All that is needed is the run of lines from the top of the entries to the line with "gribe den mindst", that line included, repeated exactly and free of pictures.

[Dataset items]
☆ ☆ ☆ ☆ ☆
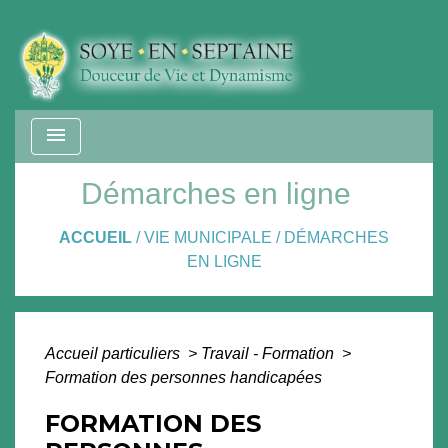
menu
Démarches en ligne
ACCUEIL
/
VIE MUNICIPALE
/
DÉMARCHES
EN LIGNE
Accueil particuliers
>
Travail - Formation
>
Formation des personnes handicapées
FORMATION DES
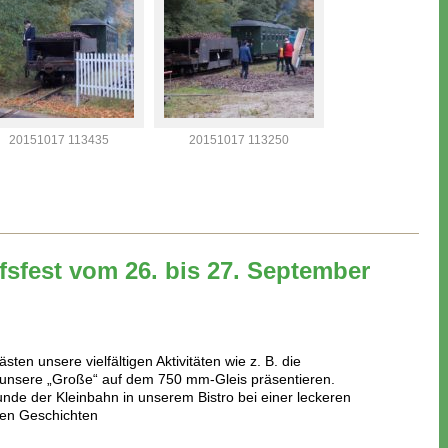
20151017 113435
20151017 113250
sfest vom 26. bis 27. September
en unsere vielfältigen Aktivitäten wie z. B. die
 unsere „Große“ auf dem 750 mm-Gleis präsentieren.
nde der Kleinbahn in unserem Bistro bei einer leckeren
gen Geschichten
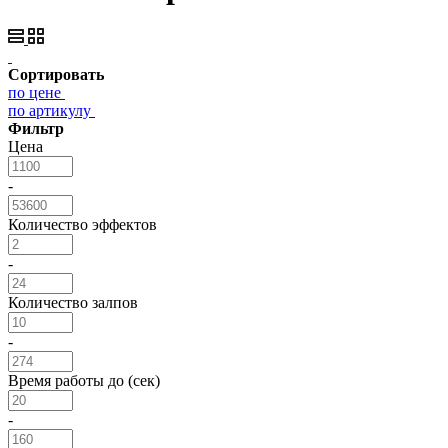
Сортировать
по цене
по артикулу
Фильтр
Цена
-
Количество эффектов
-
Количество залпов
-
Время работы до (сек)
-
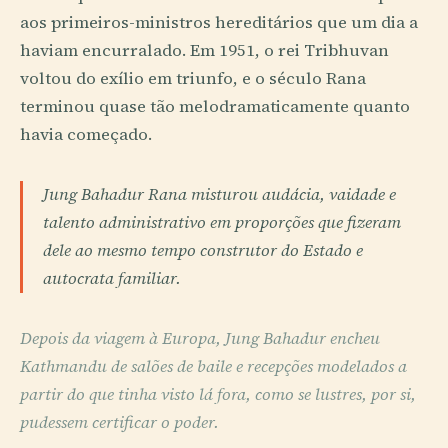
aos primeiros-ministros hereditários que um dia a
haviam encurralado. Em 1951, o rei Tribhuvan
voltou do exílio em triunfo, e o século Rana
terminou quase tão melodramaticamente quanto
havia começado.
Jung Bahadur Rana misturou audácia, vaidade e
talento administrativo em proporções que fizeram
dele ao mesmo tempo construtor do Estado e
autocrata familiar.
Depois da viagem à Europa, Jung Bahadur encheu
Kathmandu de salões de baile e recepções modelados a
partir do que tinha visto lá fora, como se lustres, por si,
pudessem certificar o poder.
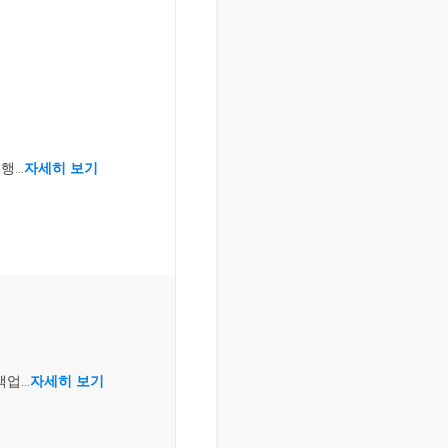
...
자세히 보기
업...
자세히 보기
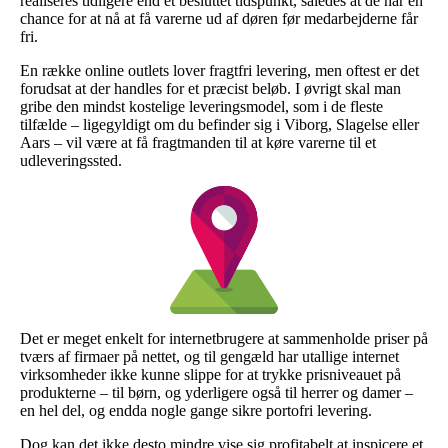
realiseres tidligere end et besluttet tidspunkt, således at de har en
chance for at nå at få varerne ud af døren før medarbejderne får
fri.
En række online outlets lover fragtfri levering, men oftest er det
forudsat at der handles for et præcist beløb. I øvrigt skal man
gribe den mindst kostelige leveringsmodel, som i de fleste
tilfælde – ligegyldigt om du befinder sig i Viborg, Slagelse eller
Aars – vil være at få fragtmanden til at køre varerne til et
udleveringssted.
Det er meget enkelt for internetbrugere at sammenholde priser på
tværs af firmaer på nettet, og til gengæld har utallige internet
virksomheder ikke kunne slippe for at trykke prisniveauet på
produkterne – til børn, og yderligere også til herrer og damer –
en hel del, og endda nogle gange sikre portofri levering.
Dog kan det ikke desto mindre vise sig profitabelt at inspicere et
☆ ☆ ☆ ☆ ☆
* Task answer:
menu
Démarches en ligne
ACCUEIL
/
VIE MUNICIPALE
/
DÉMARCHES
EN LIGNE
Accueil particuliers
>
Travail - Formation
>
Formation des personnes handicapées
FORMATION DES
20151017 113435
20151017 113250
sfest vom 26. bis 27. September
en unsere vielfältigen Aktivitäten wie z. B. die
 unsere „Große“ auf dem 750 mm-Gleis präsentieren.
nde der Kleinbahn in unserem Bistro bei einer leckeren
gen Geschichten
Сортировать
по цене
по артикулу
Фильтр
Цена
-
Количество эффектов
-
Количество залпов
-
Время работы до (сек)
-
aos primeiros-ministros hereditários que um dia a
haviam encurralado. Em 1951, o rei Tribhuvan
voltou do exílio em triunfo, e o século Rana
terminou quase tão melodramaticamente quanto
havia começado.
Jung Bahadur Rana misturou audácia, vaidade e
talento administrativo em proporções que fizeram
dele ao mesmo tempo construtor do Estado e
autocrata familiar.
Depois da viagem à Europa, Jung Bahadur encheu
Kathmandu de salões de baile e recepções modelados a
partir do que tinha visto lá fora, como se lustres, por si,
pudessem certificar o poder.
...
자세히 보기
업...
자세히 보기
realiseres tidligere end et besluttet tidspunkt, således at de har en
chance for at nå at få varerne ud af døren før medarbejderne får
fri.
En række online outlets lover fragtfri levering, men oftest er det
forudsat at der handles for et præcist beløb. I øvrigt skal man
gribe den mindst kostelige leveringsmodel, som i de fleste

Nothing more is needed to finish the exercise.